Before a BS became table stakes for decent employment, you could rely on free, government-provided education to get you to a good job. Getting high-achieving students to drop out of elite colleges to start high-growth ventures is a fundamentally orthogonal matter to returning society to that norm.
hah, schools don't want students that eventually go into debt and then can't contribute back to the school or are barely getting by. They want (business) leaders and entrepreneurs who can convince people to back their ideas so that it might become a large business.
The Thiel fellowship debate certainly isn't new to this forum, but z very relevant aspect of that debate is how different the incentives look internationally.
My understanding is that in the US $100k over two years is equivalent to a comfortable middle class salary (outside SF, NY and perhaps one or two other places). It appears that in India it would be more like a exceptionally high salary placing someone in a top income bracket (except perhaps in Mumbai and one or two other places), an amount that would take several years to accumulate after getting a job at a prestigious multinational. The sort of sum someone with more modest expectations could even contemplate being a respectable retirement amount.

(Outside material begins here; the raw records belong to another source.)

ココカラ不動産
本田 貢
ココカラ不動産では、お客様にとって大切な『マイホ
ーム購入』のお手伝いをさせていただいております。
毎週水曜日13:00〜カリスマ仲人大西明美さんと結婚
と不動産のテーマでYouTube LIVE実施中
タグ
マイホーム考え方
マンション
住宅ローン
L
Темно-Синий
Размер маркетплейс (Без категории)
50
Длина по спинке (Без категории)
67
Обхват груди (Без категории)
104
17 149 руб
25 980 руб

Keeping the amount equivalent internationally is perhaps only fair, especially since Thiel Fellows might look to relocate internationally to achieve their aspirations anyway, but it also means a sum proposed as a short term subsidy in the US represents actual wealth in some parts of the world.
A valid problem this.. I have been in Agra and was pissed off at how simple stuff didn't work.. there seemed to be seemingly simple solutions but the hotel owners/managers either didn't know or it seemed too hard...

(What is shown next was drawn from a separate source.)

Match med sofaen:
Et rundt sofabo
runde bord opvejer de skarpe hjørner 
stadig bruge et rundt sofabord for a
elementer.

Similar issues in the trip earlier in the year on a trip via Trivandrum in the southern State..
Depends what your standards are. I stayed in a place in Agra with no windows and unusual plumbing, but on the other hand it was $3 per night. Was particularly amusing when people staying in 5 star accommodation nearby came to check out the view from the rooftop restaurant.
Judging from the link, what OYO is doing well is identifying hotels which are in a mid-range price bracket by local standards which can justify that charge on account of service comparable to a Western budget hotel rather than on account of "deluxe" features that push the price up despite elements of the service, power supply or plumbing.

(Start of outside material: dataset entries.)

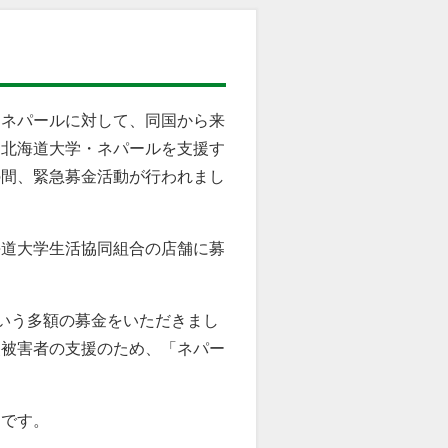
たネパールに対して、同国から来
「北海道大学・ネパールを支援す
の間、緊急募金活動が行われまし
海道大学生活協同組合の店舗に募
という多額の募金をいただきまし
災被害者の支援のため、「ネパー
りです。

Not necessarily. Average wage in India is Rs 3000/mo (~$44) and you can get a perfectly decent single room at a guesthouse for under Rs 500 ($7) -- although at this price range the quality of the room will be a total crapshoot, which is precisely why this is such a great idea.
On the other hand, if you want a 100% guaranteed Western branded hotel experience, you'll pay through the nose for it. Back when I was working in Delhi, 4-star-ish hotels charged $400/night and up and the Trident Hilton in Gurgaon was $700.
I was confused at first but I believe he meant to say that the Oyo cut is approximately $3.5m per month and the article states that they get a fee from all bookings similar to a franchise fee, etc.
Out of 1500, I would say 1400 employees need to be paid around INR 10000 approx. This should equal about $200 per month per person. The rest would be better paid professionals like software programmmers, etc
A couple grand a month is more than sufficient pay in many parts of India. Heck, it's enough for new police officers in New York City (ok, I'm ignoring payroll tax and insurance for this one).
The average pay for hotel staff and call center operators is around Rs. 25,000 here, with junior pay starting at Rs. 15,000. That works out to less than $400 either way.
It's actually funny - BBC probably tried to convey a message that "age doesn't matter", but in tech circles this gets translated to "only a young person could achieve this".